*TASK:* Below are records; extract exactly the lines from the one with "kt, że marketing finansowy przeniósł punkt" through the final line, including both, but drop the pictures.

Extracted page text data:
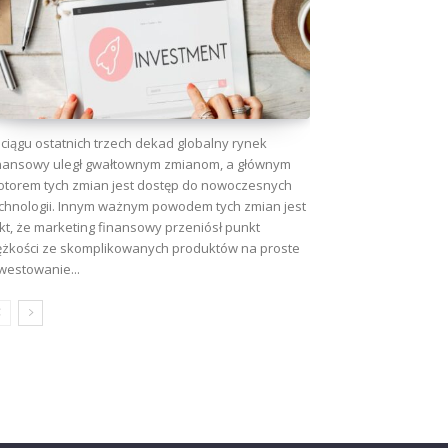
ciągu ostatnich trzech dekad globalny rynek
nansowy uległ gwałtownym zmianom, a głównym
torem tych zmian jest dostęp do nowoczesnych
chnologii. Innym ważnym powodem tych zmian jest
kt, że marketing finansowy przeniósł punkt
ężkości ze skomplikowanych produktów na proste
westowanie...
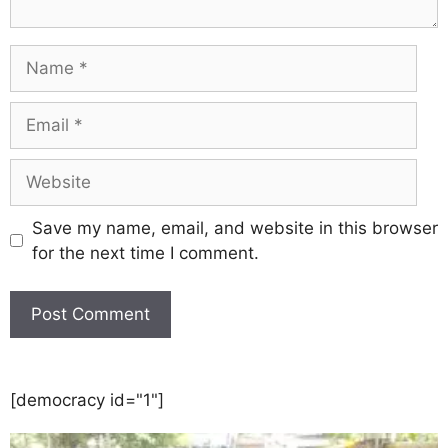
Save my name, email, and website in this browser
for the next time I comment.
[democracy id="1"]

*SOLVED EXERCISE:*
kt, że marketing finansowy przeniósł punkt
ężkości ze skomplikowanych produktów na proste
westowanie...
Save my name, email, and website in this browser
for the next time I comment.
[democracy id="1"]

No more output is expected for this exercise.